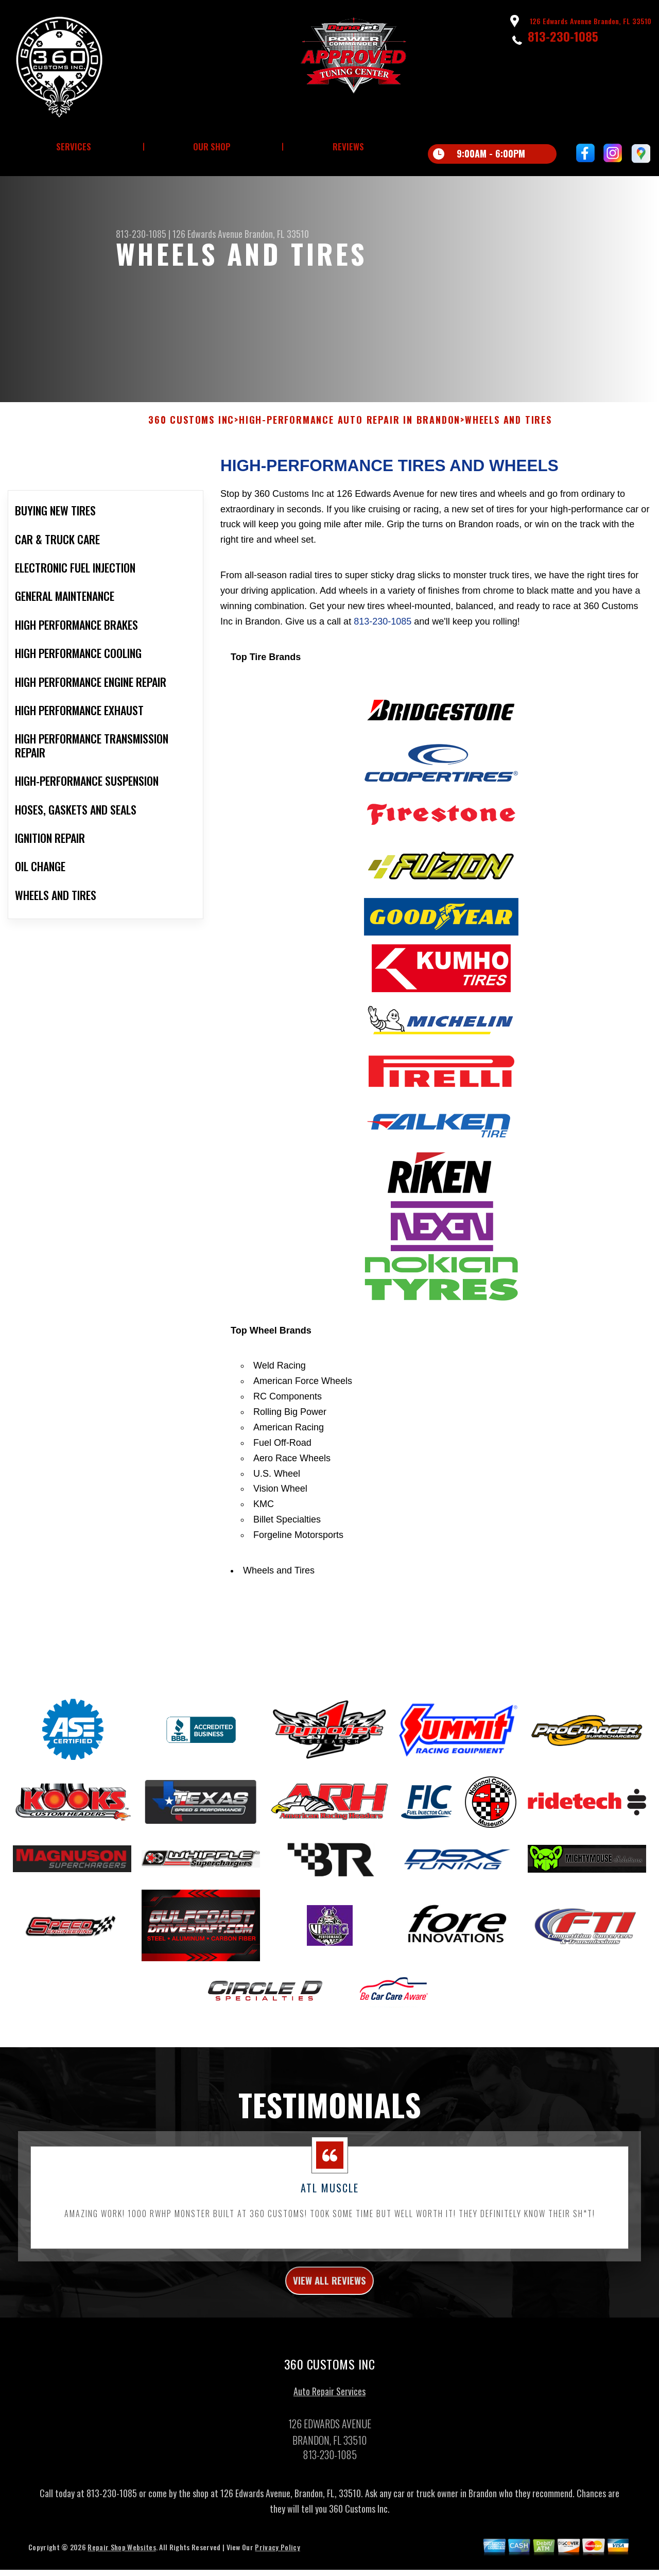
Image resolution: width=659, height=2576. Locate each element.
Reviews (348, 146)
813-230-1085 (563, 36)
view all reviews (330, 2328)
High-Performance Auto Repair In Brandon (349, 465)
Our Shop (212, 146)
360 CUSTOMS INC (191, 465)
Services (73, 146)
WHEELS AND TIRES (508, 465)
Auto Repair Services (329, 2441)
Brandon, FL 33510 (277, 233)
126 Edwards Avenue (207, 233)
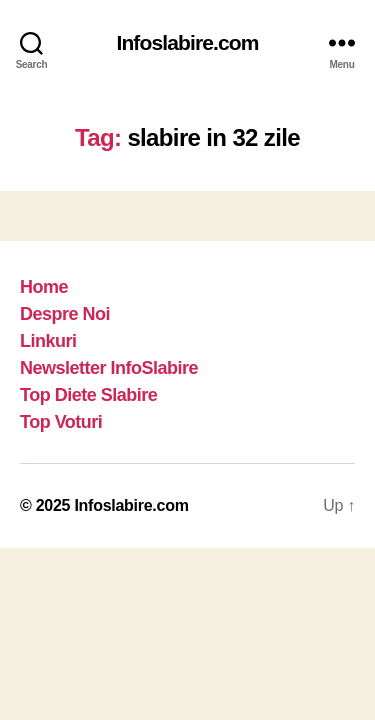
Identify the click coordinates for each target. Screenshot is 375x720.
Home (44, 287)
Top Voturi (61, 422)
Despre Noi (65, 314)
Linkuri (48, 341)
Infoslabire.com (187, 42)
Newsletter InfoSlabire (109, 368)
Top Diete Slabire (88, 395)
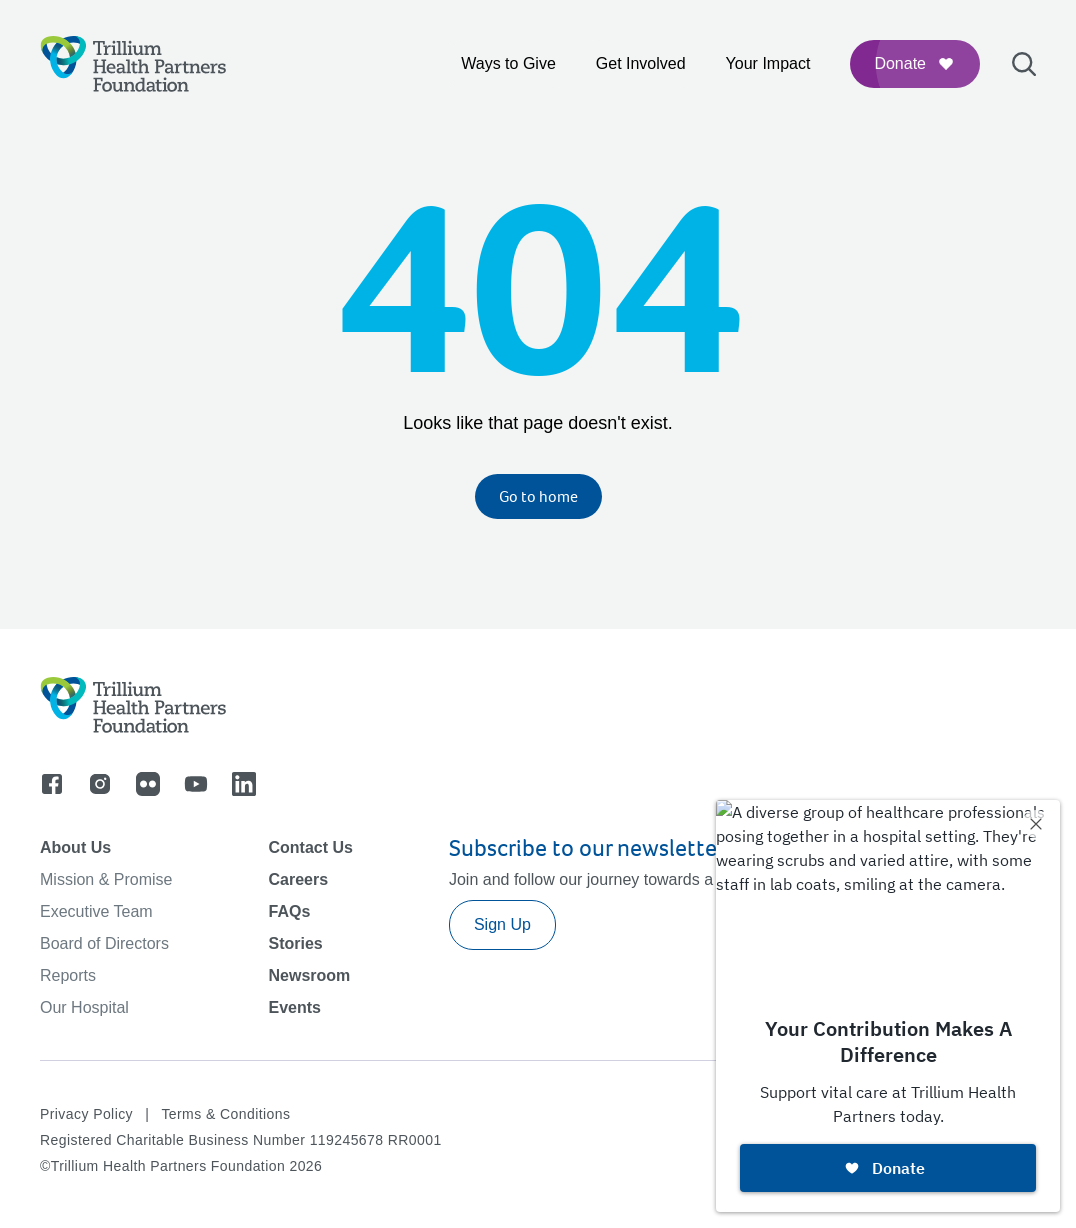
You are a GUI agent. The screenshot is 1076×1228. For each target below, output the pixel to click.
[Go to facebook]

= = = = =

- **Exercise**: Only the text of the records belongs in your answer, repeated exactly; the pictures stay out.

- **Answer area**:
Image resolution: width=659, height=2576. Locate each element.
Reviews (348, 146)
813-230-1085 (563, 36)
view all reviews (330, 2328)
High-Performance Auto Repair In Brandon (349, 465)
Our Shop (212, 146)
360 CUSTOMS INC (191, 465)
Services (73, 146)
WHEELS AND TIRES (508, 465)
Auto Repair Services (329, 2441)
Brandon, FL 33510 (277, 233)
126 Edwards Avenue (207, 233)
Identify the click coordinates for each target. Screenshot is 375x720.
Home (44, 287)
Top Voturi (61, 422)
Despre Noi (65, 314)
Linkuri (48, 341)
Infoslabire.com (187, 42)
Newsletter InfoSlabire (109, 368)
Top Diete Slabire (88, 395)
You are a GUI agent. The screenshot is 1076×1228. For each target below, output the pixel to click.
[Go to facebook]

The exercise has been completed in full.